- Born: Thomas Edward Burgess Webb July 1829 Battersea, London, England
- Died: 2 December 1896 (aged 67) Raynes Park, London, England
- Movement: Co-operative
- Spouse: Catherine Young ​(m. 1854)​
- Children: 5, including Catherine and Arthur

= Thomas Webb (co-operator) =

English co-operator (1829–1896)

Thomas Edward Burgess Webb (July 1829 – 2 December 1896) was an English co-operator who was for 45 years a leading figure in the Battersea and Wandsworth Co-operative Society, as well as involvement in the People's Co-operative Society, Co-operative Permanent Building Society, Co-operative Printing Society, and the Co-operative Wholesale Society. Two of his children, Catherine and Arthur, were themselves prominent co-operators.

== Biography ==
Webb was born in July 1829 in Battersea, London, to James and Mary Ann Webb. From a young age until 1878 he worked as a coppersmith at Price's Candle Factory in Vauxhall.

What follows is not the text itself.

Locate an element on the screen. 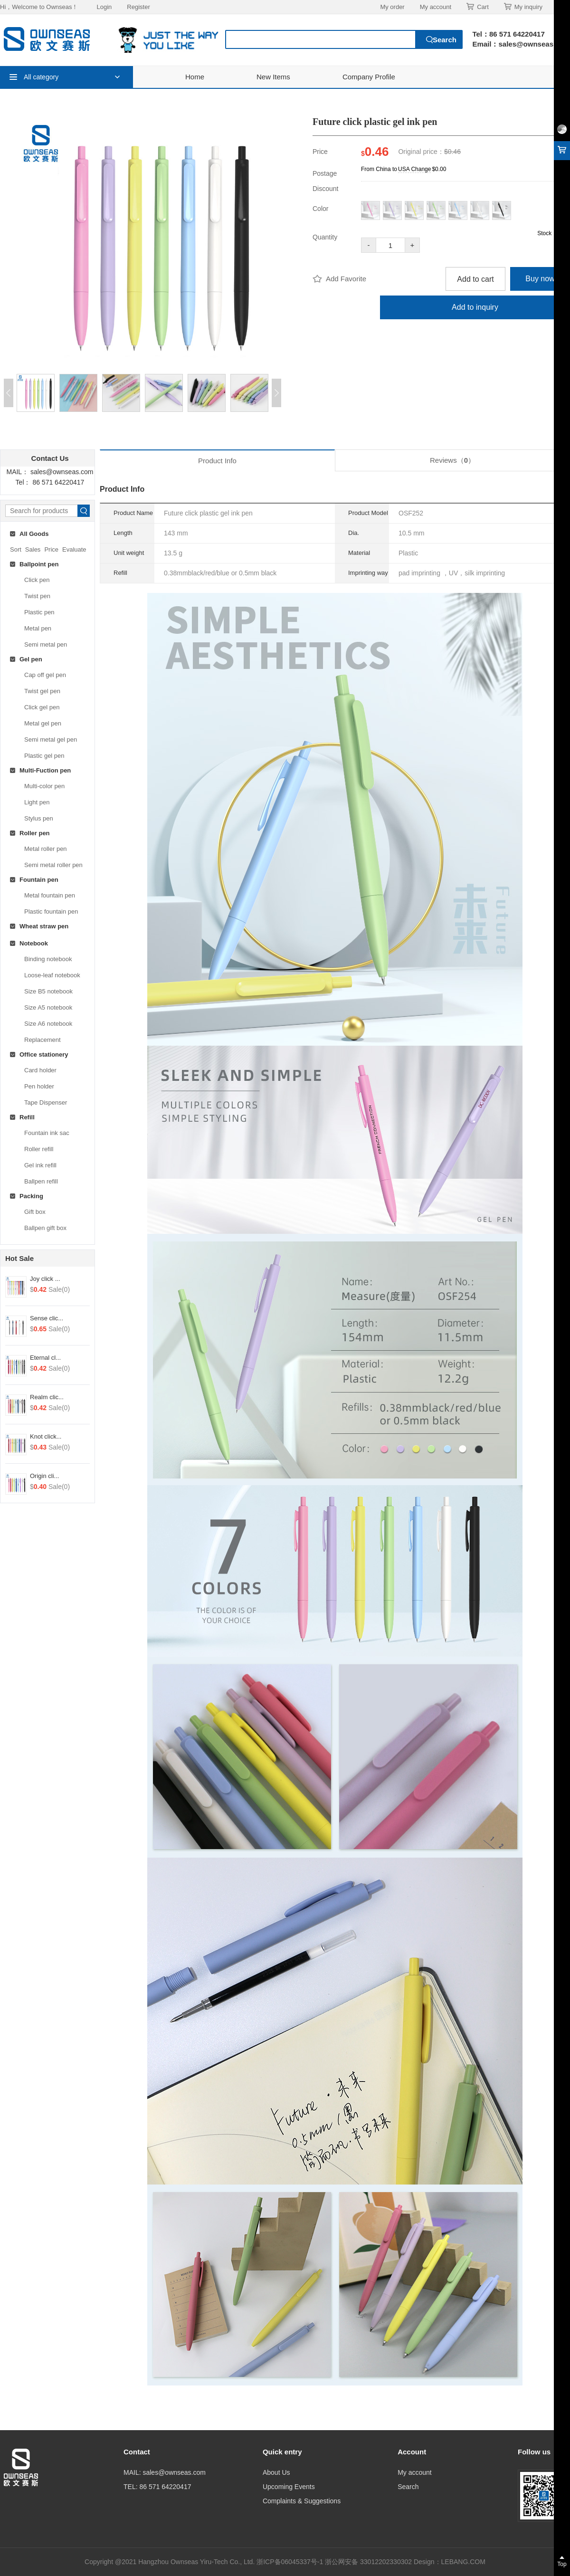 This screenshot has width=570, height=2576. Add to inquiry is located at coordinates (475, 307).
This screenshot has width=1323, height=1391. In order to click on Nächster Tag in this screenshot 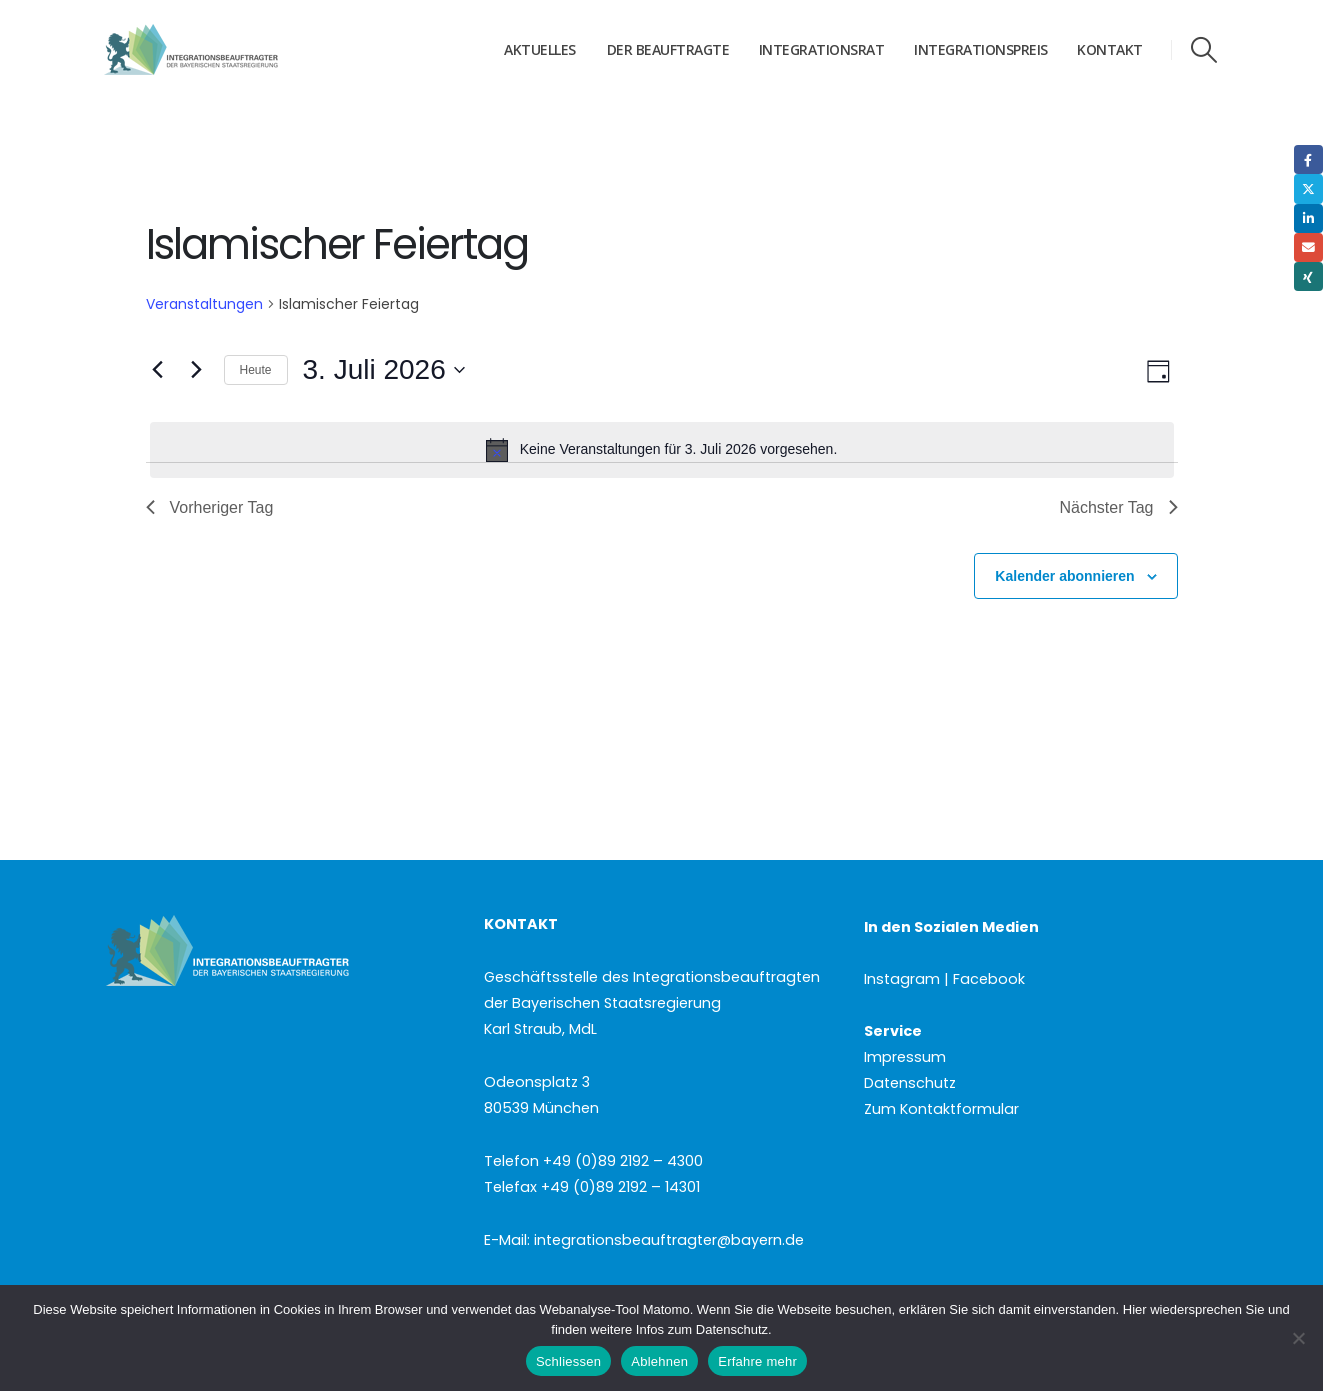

In 1854 he married Catherine Young, with whom he would have five children, including the co-operators Catherine and Arthur Webb.

In 1854 he was a founding member of the Battersea and Wandsworth Co-operative Society, serving on the committee until 1860, then as the chairman until 1874, then as secretary until 1878. From 1878 to 1890 he served as permanent secretary and manager of the society, then from 1890 until his death as honorary president of the society.

He served as the first president of the People's Co-operative Society. From 1884 he was a founding member and chairman of the Co-operative Permanent Building Society, and was on the board of the Co-operative Printing Society from 1866. From 1874 until his death he served as a director of the Co-operative Wholesale Society.

He died in Raynes Park, London, on 2 December 1896 and was survived by his wife and four of his children. He is buried in St Mary's Cemetery, Battersea.